**** Records shown ****

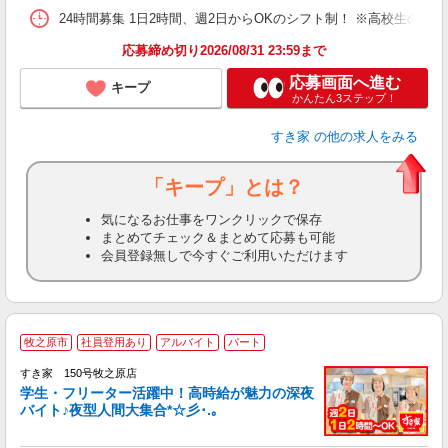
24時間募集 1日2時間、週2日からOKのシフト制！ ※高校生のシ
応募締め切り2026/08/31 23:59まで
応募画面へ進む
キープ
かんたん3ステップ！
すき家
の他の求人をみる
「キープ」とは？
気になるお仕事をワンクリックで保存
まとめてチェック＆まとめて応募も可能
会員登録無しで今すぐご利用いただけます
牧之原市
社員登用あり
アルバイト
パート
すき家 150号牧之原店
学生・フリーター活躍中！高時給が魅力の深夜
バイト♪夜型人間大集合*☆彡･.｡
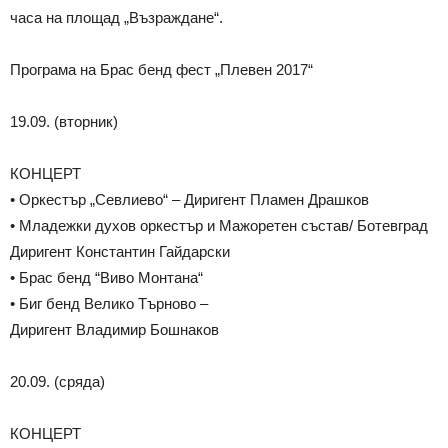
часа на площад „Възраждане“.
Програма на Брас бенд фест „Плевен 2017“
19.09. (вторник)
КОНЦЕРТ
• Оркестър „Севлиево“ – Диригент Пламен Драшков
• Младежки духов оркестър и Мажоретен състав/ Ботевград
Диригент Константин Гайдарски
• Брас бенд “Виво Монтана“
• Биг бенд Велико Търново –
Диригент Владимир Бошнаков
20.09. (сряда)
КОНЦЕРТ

****
**** Records shown ****

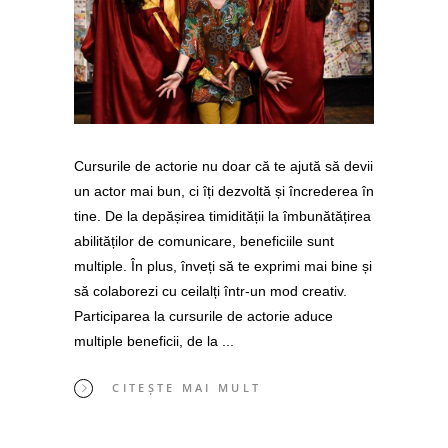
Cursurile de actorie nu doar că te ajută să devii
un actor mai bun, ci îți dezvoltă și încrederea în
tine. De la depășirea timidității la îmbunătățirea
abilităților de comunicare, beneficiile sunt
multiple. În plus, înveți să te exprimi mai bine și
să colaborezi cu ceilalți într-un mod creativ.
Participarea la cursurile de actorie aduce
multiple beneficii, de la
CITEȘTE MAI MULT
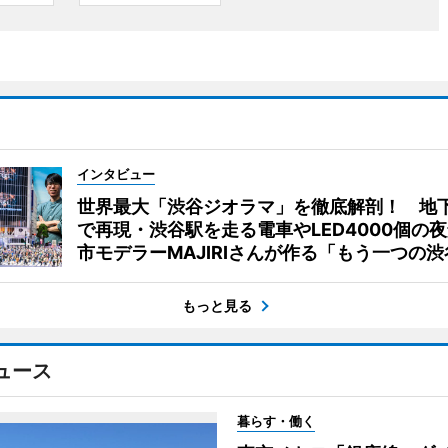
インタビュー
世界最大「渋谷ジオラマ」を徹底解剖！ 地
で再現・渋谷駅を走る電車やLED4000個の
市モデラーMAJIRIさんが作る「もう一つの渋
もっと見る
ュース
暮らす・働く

****
**** Records shown ****

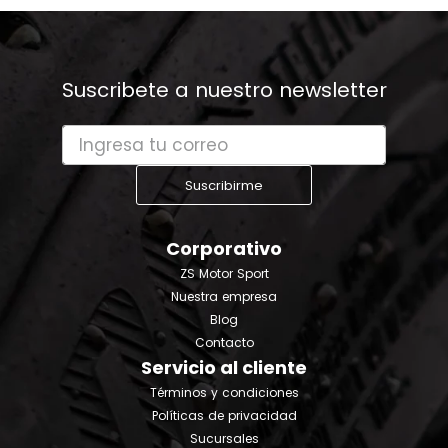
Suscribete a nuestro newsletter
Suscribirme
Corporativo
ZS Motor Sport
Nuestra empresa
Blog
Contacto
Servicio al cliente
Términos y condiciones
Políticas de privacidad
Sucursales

****

#### Problem statement:
What lines of the material above hold the string "бенд"? Please copy them.

#### Exercise response:
Програма на Брас бенд фест „Плевен 2017“
• Брас бенд “Виво Монтана“
• Биг бенд Велико Търново –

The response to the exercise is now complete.